Indicator "9" indicates that the concept of bilateral procedures does not apply.
Indicator "0" indicates an assistant-at-surgery may not be paid unless supporting documentation is submitted to establish medical necessity, in which case payment is made according to part 5221.4035, subpart 7.
Indicator "1" indicates an assistant-at-surgery may not be paid.
Indicator "2" indicates that an assistant-at-surgery may be paid according to part 5221.4035, subpart 7.
Indicator "9" indicates that the concept of assistant-at-surgery does not apply.
Indicator "0" indicates cosurgeons are not permitted for this procedure and no payment for a cosurgeon may be made.
Indicator "1" indicates cosurgeons may be paid, with supporting documentation establishing the medical necessity of two surgeons for the procedure. Where necessity is established, payment is made according to part 5221.4035, subpart 8.
Indicator "2" indicates cosurgeons are paid according to part 5221.4035, subpart 8.
Indicator "9" indicates that the concept of cosurgeons does not apply.
Indicator "0" indicates team surgeons are not permitted for this procedure and no payment may be made for team surgeons.
Indicator "1" indicates team surgeons may be paid, if supporting documentation establishes medical necessity of a team. The maximum fee for the service is limited by part 5221.0500, subpart 2, items B to F, and Minnesota Statutes, section 176.136, subdivision 1b.
Indicator "2" indicates team surgeons are permitted. The maximum fee for the service is limited by part 5221.0500, subpart 2, items B to F, and Minnesota Statutes, section 176.136, subdivision 1b.

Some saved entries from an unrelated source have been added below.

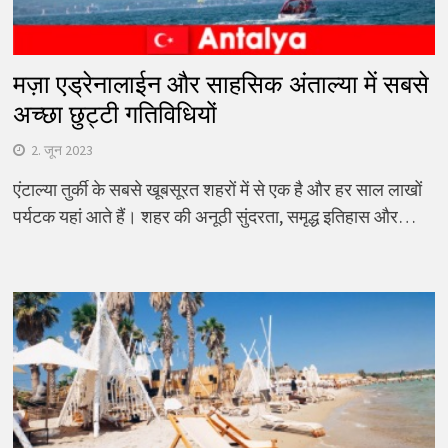
मज़ा एड्रेनालाईन और साहसिक अंताल्या में सबसे
अच्छा छुट्टी गतिविधियों
2. जून 2023
एंटाल्या तुर्की के सबसे खूबसूरत शहरों में से एक है और हर साल लाखों
पर्यटक यहां आते हैं। शहर की अनूठी सुंदरता, समृद्ध इतिहास और…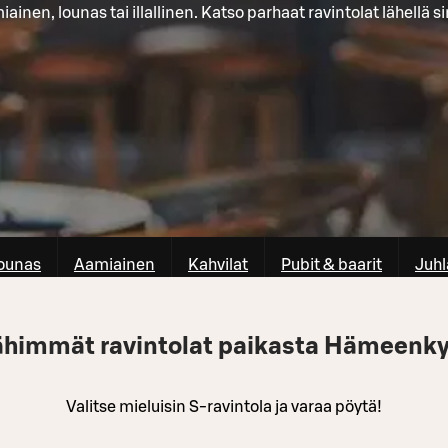
ainen, lounas tai illallinen. Katso parhaat ravintolat lähellä s
ounas
Aamiainen
Kahvilat
Pubit & baarit
Juhl
ähimmät ravintolat paikasta Hämeenky
Valitse mieluisin S-ravintola ja varaa pöytä!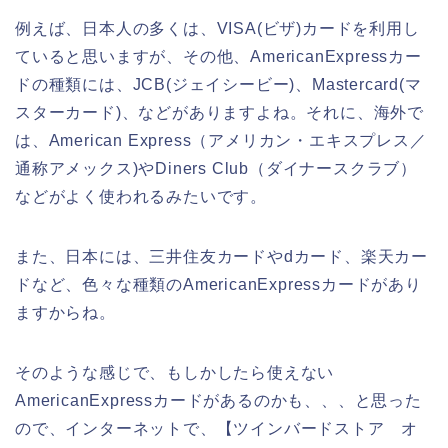
例えば、日本人の多くは、VISA(ビザ)カードを利用し
ていると思いますが、その他、AmericanExpressカー
ドの種類には、JCB(ジェイシービー)、Mastercard(マ
スターカード)、などがありますよね。それに、海外で
は、American Express（アメリカン・エキスプレス／
通称アメックス)やDiners Club（ダイナースクラブ）
などがよく使われるみたいです。
また、日本には、三井住友カードやdカード、楽天カー
ドなど、色々な種類のAmericanExpressカードがあり
ますからね。
そのような感じで、もしかしたら使えない
AmericanExpressカードがあるのかも、、、と思った
ので、インターネットで、【ツインバードストア オ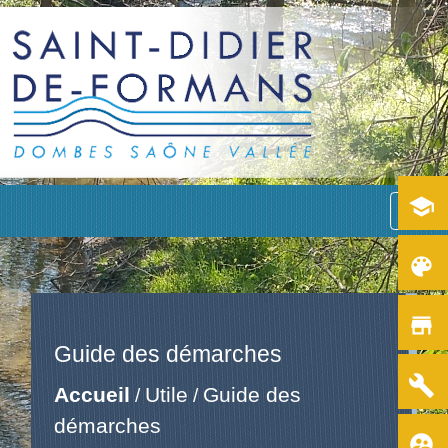
school
menu
color_lens
store
Guide des démarches
build
Accueil
Utile
Guide des
/
/
démarches
supervised_user_circle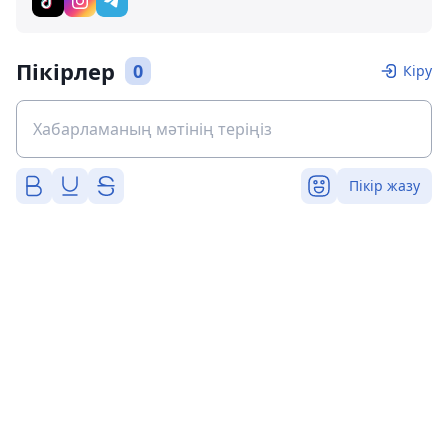
Пікірлер
0
Кіру
Пікір жазу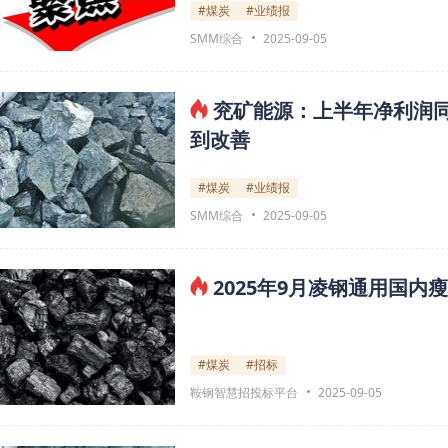
#煤炭
#业绩报
SMM综合
2025-09-05
兖矿能源：上半年净利润同
到改善
#煤炭
#业绩报
SMM综合
2025-09-05
2025年9月凌钢通用国
#煤炭
#招标
鞍钢智慧招投标平台
2025-09-05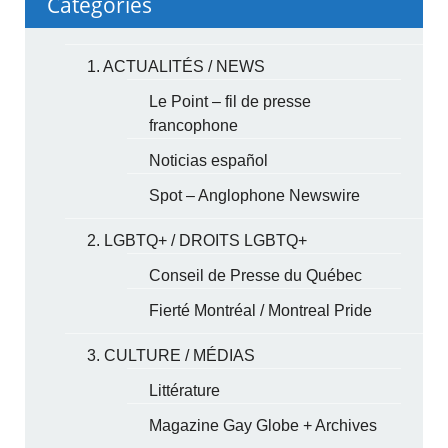
Categories
1. ACTUALITÉS / NEWS
Le Point – fil de presse
francophone
Noticias español
Spot – Anglophone Newswire
2. LGBTQ+ / DROITS LGBTQ+
Conseil de Presse du Québec
Fierté Montréal / Montreal Pride
3. CULTURE / MÉDIAS
Littérature
Magazine Gay Globe + Archives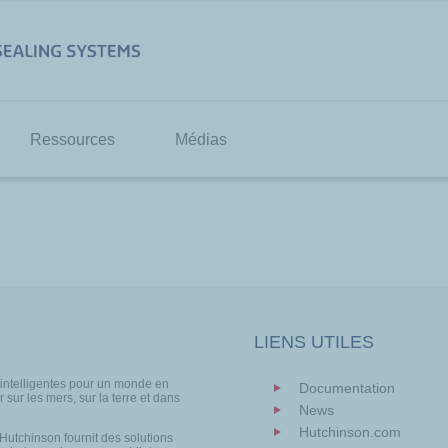
Ressources
Médias
LIENS UTILES
 intelligentes pour un monde en
Documentation
 sur les mers, sur la terre et dans
News
Hutchinson.com
 Hutchinson fournit des solutions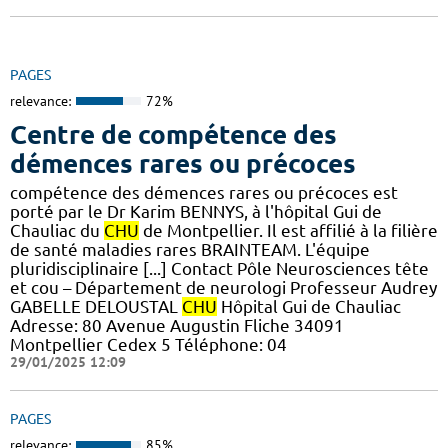
PAGES
relevance:
72%
Centre de compétence des
démences rares ou précoces
compétence des démences rares ou précoces est
porté par le Dr Karim BENNYS, à l'hôpital Gui de
Chauliac du
CHU
de Montpellier. Il est affilié à la filière
de santé maladies rares BRAINTEAM. L'équipe
pluridisciplinaire [...] Contact Pôle Neurosciences tête
et cou – Département de neurologi Professeur Audrey
GABELLE DELOUSTAL
CHU
Hôpital Gui de Chauliac
Adresse: 80 Avenue Augustin Fliche 34091
Montpellier Cedex 5 Téléphone: 04
29/01/2025 12:09
PAGES
relevance:
85%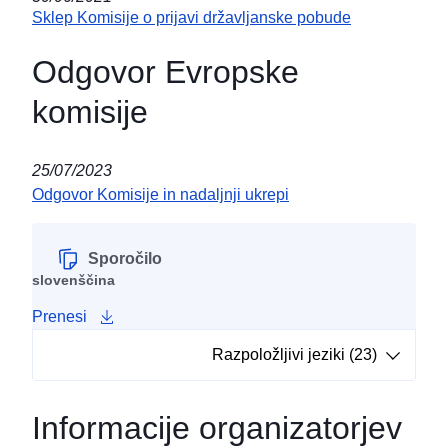
Sklep Komisije o prijavi državljanske pobude
Odgovor Evropske
komisije
25/07/2023
Odgovor Komisije in nadaljnji ukrepi
Sporočilo
slovenščina
Prenesi
Razpoložljivi jeziki (23)
Informacije organizatorjev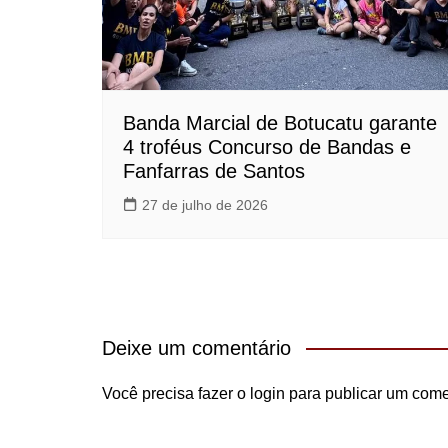
Banda Marcial de Botucatu garante
4 troféus Concurso de Bandas e
Fanfarras de Santos
27 de julho de 2026
Deixe um comentário
Você precisa fazer o
login
para publicar um come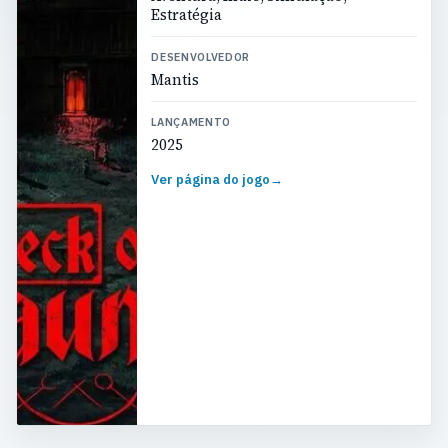
Estratégia
DESENVOLVEDOR
Mantis
LANÇAMENTO
2025
Ver página do jogo
→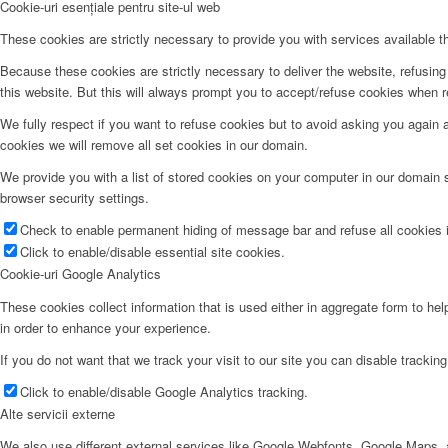
Cookie-uri esențiale pentru site-ul web
These cookies are strictly necessary to provide you with services available t
Because these cookies are strictly necessary to deliver the website, refusin
this website. But this will always prompt you to accept/refuse cookies when re
We fully respect if you want to refuse cookies but to avoid asking you again an
cookies we will remove all set cookies in our domain.
We provide you with a list of stored cookies on your computer in our domain
browser security settings.
Check to enable permanent hiding of message bar and refuse all cookies i
Click to enable/disable essential site cookies.
Cookie-uri Google Analytics
These cookies collect information that is used either in aggregate form to he
in order to enhance your experience.
If you do not want that we track your visit to our site you can disable trackin
Click to enable/disable Google Analytics tracking.
Alte servicii externe
We also use different external services like Google Webfonts, Google Maps, a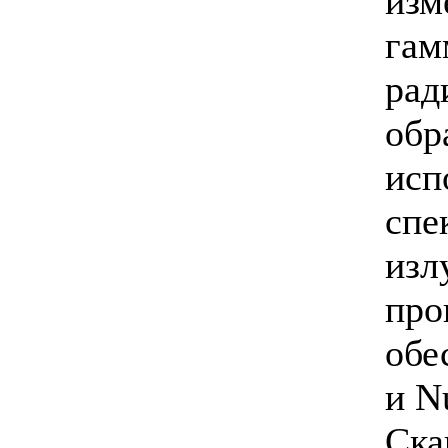
изм
гам
рад
обр
исп
спе
изл
про
обе
и N
Ска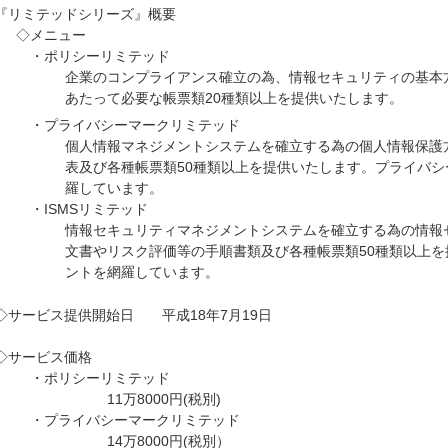
『リミテッドシリーズ』概要
◇メニュー
・ポリシーリミテッド
企業のコンプライアンス確立の為、情報セキュリティの基本
あたって必要な帳票類20種類以上を提供いたします。
・プライバシーマークリミテッド
個人情報マネジメントシステムを確立する為の個人情報保護
表及び各種帳票類50種類以上を提供いたします。プライバ
羅しています。
・ISMSリミテッド
情報セキュリティマネジメントシステムを確立する為の情報
文書やリスク評価等の手順書類及び各種帳票類50種類以上を
ントを網羅しています。
◇サービス提供開始日 平成18年7月19日
◇サービス価格
・ポリシーリミテッド
11万8000円(税別)
・プライバシーマークリミテッド
14万8000円(税別）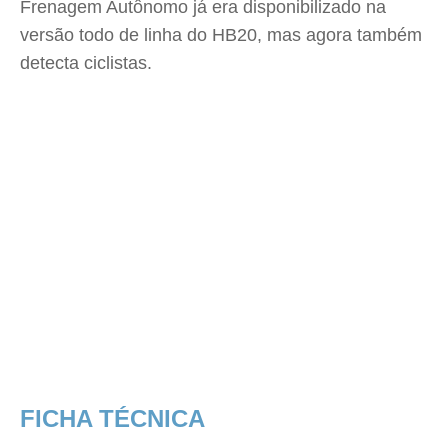
Traseira do HB20 está de cara nova após críticas estéticas no
mercado
Crédito: Luiz Humberto Monteiro Pereira/AutoMotrix
Com o sistema Hyundai Bluelink, reconhecimento
de voz e possibilidade de conectar Google Android
Auto e Apple CarPlay sem fio, motorista e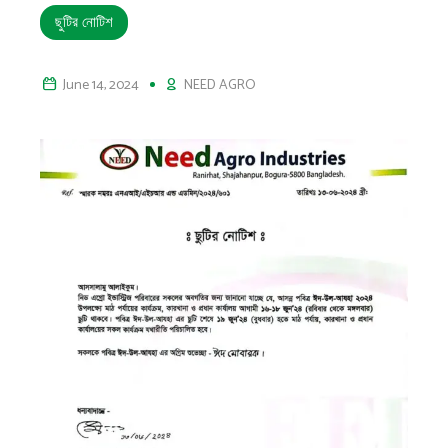
ছুটির নোটিশ
June 14, 2024
NEED AGRO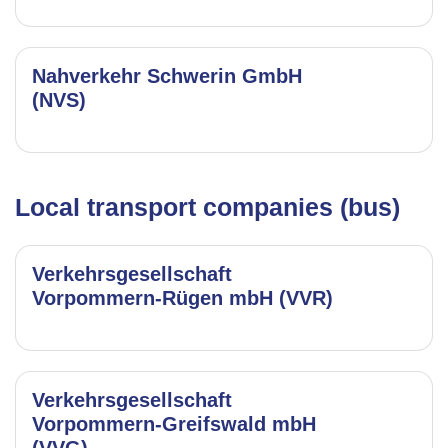
Nahverkehr Schwerin GmbH
(NVS)
Local transport companies (bus)
Verkehrsgesellschaft
Vorpommern-Rügen mbH (VVR)
Verkehrsgesellschaft
Vorpommern-Greifswald mbH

Indicator "9" indicates that the concept of team surgery does not apply.
Indicator "99" indicates the concept does not apply.
Subp. 3. Supplies, separate billing allowed.
Except as otherwise provided in subpart 2a, charges for the following supplies provided during an evaluation and management service in the office may be billed separately and paid according to the maximum fee established by the formula in subpart 1b if positive RVUs are assigned or, if no positive RVUs are assigned, the charges are limited by part 5221.0500, subpart 2:
Subp. 4. Codes 99455 and 99456.
The CPT manual describes two codes for "Work Related or Medical Disability Evaluation Services" (codes 99455 and 99456). These codes are used to report evaluations performed to establish baseline information prior to life or disability insurance certificates being issued. They are not to be used for reporting services for treatment or evaluation of a compensable work injury under parts 5221.0410 and 5221.0420 or Minnesota Statutes, chapter 176.